Ora, si chiede Gesù, quali anime potranno riflettere i riverberi dei suoi dolori e della sua stessa vita? Certamente quelle che avranno il “Fiat”. Esso assorbirà in loro i riflessi della vita divina di Gesù e Gesù stesso sarà largo nel far partecipare ciò che il suo Volere ha operato in lui.
Gesù nella sua Volontà aspetta tutte le anime, per dare loro il vero dominio e la gloria completa di ogni pena che possano soffrire. Fuori dalla Divina Volontà l’operare e il patire Gesù non lo riconosce. A volte anche il fare il bene o il patire senza che la Volontà di Dio entri in mezzo, possono essere misere schiavitù che poi degenerano in passioni, mentre solo il Volere di Dio dà il vero dominio e le vere virtù, la vera gloria da trasformare l’umano in divino.

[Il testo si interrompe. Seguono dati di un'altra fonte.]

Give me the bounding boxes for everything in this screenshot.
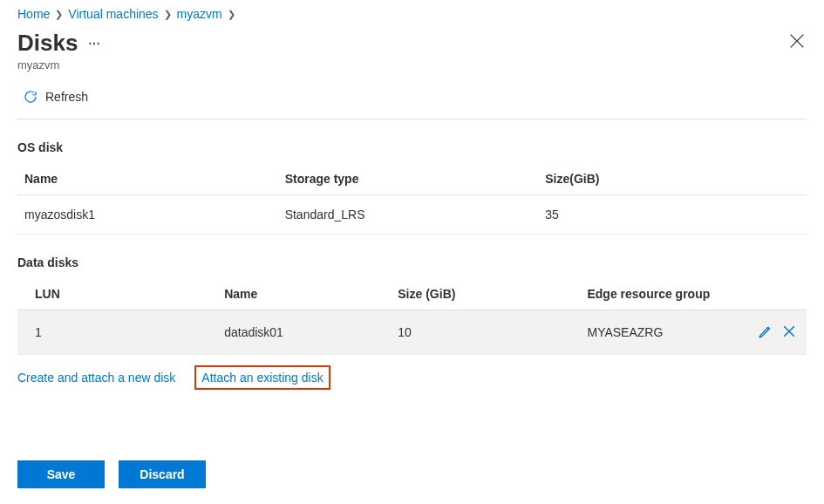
breadcrumb-vms[interactable]: Virtual machines (68, 7, 158, 21)
chevron-right-icon: ❯ (164, 9, 172, 20)
create-attach-link[interactable]: Create and attach a new disk (17, 371, 175, 385)
col-lun: LUN (17, 278, 207, 310)
highlight-box: Attach an existing disk (194, 365, 330, 390)
table-row[interactable]: myazosdisk1 Standard_LRS 35 (17, 195, 807, 235)
breadcrumb: Home ❯ Virtual machines ❯ myazvm ❯ (17, 7, 807, 21)
discard-button[interactable]: Discard (119, 460, 206, 488)
os-disk-table: Name Storage type Size(GiB) myazosdisk1 … (17, 163, 807, 235)
cell-storage-type: Standard_LRS (278, 195, 539, 235)
page-title: Disks (17, 30, 78, 57)
toolbar: Refresh (17, 85, 807, 119)
page-subtitle: myazvm (17, 58, 102, 72)
breadcrumb-vm[interactable]: myazvm (177, 7, 222, 21)
cell-erg: MYASEAZRG (569, 310, 740, 355)
cell-lun: 1 (17, 310, 207, 355)
more-menu-icon[interactable]: ⋯ (88, 37, 102, 51)
cell-name: myazosdisk1 (17, 195, 278, 235)
breadcrumb-home[interactable]: Home (17, 7, 50, 21)
cell-size: 35 (538, 195, 807, 235)
chevron-right-icon: ❯ (228, 9, 235, 20)
attach-existing-link[interactable]: Attach an existing disk (201, 371, 323, 385)
col-erg: Edge resource group (569, 278, 740, 310)
col-size: Size(GiB) (538, 163, 807, 195)
refresh-button[interactable]: Refresh (17, 85, 93, 108)
table-row[interactable]: 1 datadisk01 10 MYASEAZRG (17, 310, 807, 355)
os-disk-heading: OS disk (17, 140, 807, 154)
chevron-right-icon: ❯ (55, 9, 63, 20)
col-size: Size (GiB) (380, 278, 569, 310)
close-button[interactable] (787, 31, 807, 51)
save-button[interactable]: Save (17, 460, 105, 488)
refresh-label: Refresh (45, 90, 88, 104)
edit-icon[interactable] (758, 324, 773, 339)
delete-icon[interactable] (780, 323, 798, 340)
data-disks-heading: Data disks (17, 255, 807, 269)
col-name: Name (207, 278, 380, 310)
col-name: Name (17, 163, 278, 195)
cell-name: datadisk01 (207, 310, 380, 355)
cell-size: 10 (380, 310, 569, 355)
col-storage-type: Storage type (278, 163, 539, 195)
refresh-icon (23, 89, 38, 105)
data-disks-table: LUN Name Size (GiB) Edge resource group … (17, 278, 807, 355)
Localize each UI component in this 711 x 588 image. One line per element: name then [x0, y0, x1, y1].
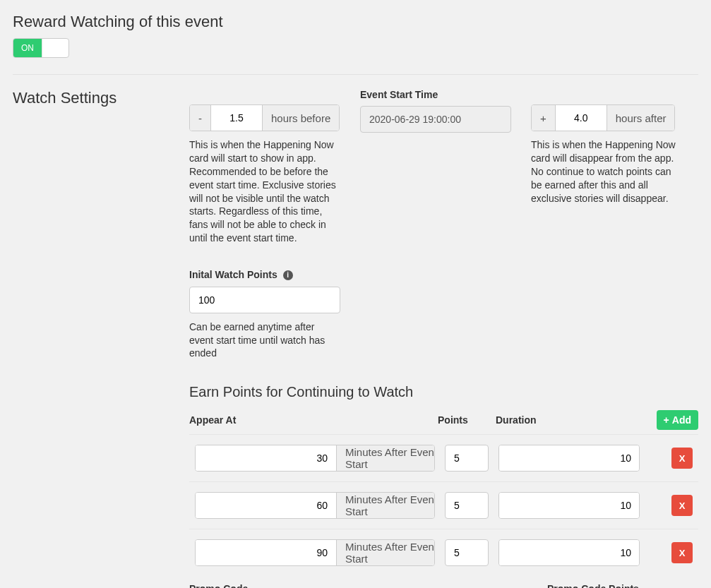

Mamma santa, nel tuo Cuore trafitto metto tutte le mie pene,
e Tu sai come mi trafiggono il cuore.
Deh, fammi da Mamma e versa nel mio il balsamo dei tuoi dolori,
affinché subisca la tua stessa sorte,
di servirmi delle mie pene come monetine
per conquistare il regno della Divina Volontà. Amen
(Luisa Piccarreta)
Dalla Costituzione dogmatica sulla Chiesa LUMEN GENTIUM del Concilio Ecumenico Vaticano II (Cap VIII, n. 57)
Questa unione della madre col figlio nell'opera della redenzione si manifesta dal momento della concezione verginale di Cristo fino alla morte di lui; e prima di tutto quando Maria, partendo in fretta per visitare Elisabetta, è da questa proclamata beata per la sua fede nella salvezza promessa, mentre il precursore esultava nel seno della madre (cfr. Lc 1,41-45); nella natività, poi, quando la madre di Dio mostrò lieta ai pastori e ai magi il Figlio suo primogenito, il quale non diminuì la sua verginale integrità, ma la consacrò. Quando poi lo presentò al Signore nel tempio con l'offerta del dono proprio dei poveri, udì Simeone profetizzare che il Figlio sarebbe divenuto segno di contraddizione e che una spada avrebbe trafitto l'anima della madre, perché fossero svelati i pensieri di molti cuori (cfr. Lc 2,34-35). Infine, dopo avere perduto il fanciullo Gesù e averlo cercato con angoscia, i suoi genitori lo trovarono nel tempio occupato nelle cose del Padre suo, e non compresero le sue parole. E la madre sua conservava tutte queste cose in cuor suo e le meditava (cfr. Lc 2,41-51).